Germany: Migrants In, Germans Out
by Soeren Kern
The Death of Property Rights
- Hamburg city officials say that owners of vacant real estate have refused to make their property available to the city on a voluntary basis, and thus the city should be given the right to take it by force.
- "The proposed confiscation of private land and buildings is a massive attack on the property rights of the citizens of Hamburg. It amounts to an expropriation by the state [and a] "law of intimidation." — André Trepoll, Christian Democratic Union.
- "If a property is confiscated... a lawsuit to determine the legality of the confiscation can only be resolved after the fact. But the accommodation would succeed in any event." — Tübingen Mayor Boris Palmer.
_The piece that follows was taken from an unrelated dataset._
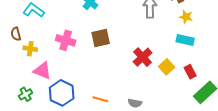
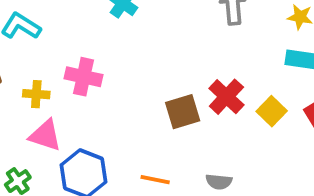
brown square: (101, 38) -> (183, 112), moved
yellow cross: (30, 49) -> (36, 94), moved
- Officials in North Rhine-Westphalia seized a private resort in the town of Olpe to provide housing for up to 400 migrants
- "I find it impossible to understand how the city can treat me like this. I have struggled through life with grief and sorrow and now I get an eviction notice. It is a like a kick in the stomach." — Bettina Halbey, 51-year-old nurse, after being notified that she must vacate her apartment so that migrants can move in.
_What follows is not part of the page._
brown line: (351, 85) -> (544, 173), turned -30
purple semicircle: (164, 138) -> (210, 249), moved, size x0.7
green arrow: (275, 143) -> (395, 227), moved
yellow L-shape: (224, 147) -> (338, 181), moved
- The landlord is being paid 552 euros ($617) for each migrant he takes in. By cramming as many migrants into his property as possible, he stands to receive payments of more than 2 million euros a year from government.
- "Considering that migrants cannot afford to rent new properties... moves must be initiated in which higher income households purchase or build more expensive accommodations for themselves in order to free up the less expensive housing for migrants." — The Berlin Institute for Urban Development, the Housing Industry and Loan Associations
- "I saw an unbelievable situation: the elderly volunteer lifted the table halfway, looked at the migrant and moved his head asking the migrant to lend a hand. The migrant paused for a moment and then just walked away." — Firsthand account, refugee shelter.